Canadian Ambassador to the United Nations
- In office January 1950 – June 1950
- Preceded by: Andrew McNaughton
- Succeeded by: Robert Gerald Riddell

Personal details
- Born: 18 June 1910 London, Ontario, Canada
- Died: 13 August 1988 (aged 78) London, Ontario, Canada

= John Wendell Holmes =

Canadian diplomat and academic

John Wendell Holmes (18 June 1910 - 13 August 1988) was a Canadian diplomat and academic.

==Background==
Born in London, Ontario, Holmes attended the University of Western Ontario and received a Master of Arts degree from the University of Toronto. From 1933 to 1938, he was a master of English at Pickering College. From 1938 to 1940, he attended the University of London. He joined the Department of External Affairs in 1943 as a temporary wartime assistant.
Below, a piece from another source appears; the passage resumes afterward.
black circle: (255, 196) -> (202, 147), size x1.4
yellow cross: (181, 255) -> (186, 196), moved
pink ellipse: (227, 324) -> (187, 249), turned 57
From 1947 to 1948, he was the Canadian Chargé d'Affaires ad interim to the Soviet Union. In 1950, he was appointed Acting Permanent Delegate to the United Nations. He became Assistant Under-Secretary of State for External Affairs in 1953 where he remained until he was forced to resign from the department, in 1960, after admitting to being a homosexual. From 1960 to 1973, Holmes was president (later called director-general) of the Canadian Institute of International Affairs, a non-partisan, non-profit, and non-governmental organization for the discussion and analysis of international affairs.

Holmes was among hundreds of federal civil servants who were targeted in an RCMP homosexual witch hunt that intensified in 1958 and continued through to the mid-1990s, destroying lives, careers and families.

From 1971 to 1981, he was a professor of international relations at York University, Glendon College. From 1967 until his death, he was a visiting professor of international relations at the University of Toronto. He was also a visiting professor of history at the University of Leeds in 1979 and 1985.

He was the author of Life with Uncle: the Canadian-American Relationship (1981) and The Shaping of Peace: Canada and the Search for World Order 1943-1957 (2 volumes, 1979 and 1982). In 1986, he was awarded the Royal Society of Canada's J. B. Tyrrell Historical Medal in recognition of these volumes.

In 1969, he was made an Officer of the Order of Canada. He was a Fellow of the Royal Society of Canada and the recipient of 10 honorary doctorates.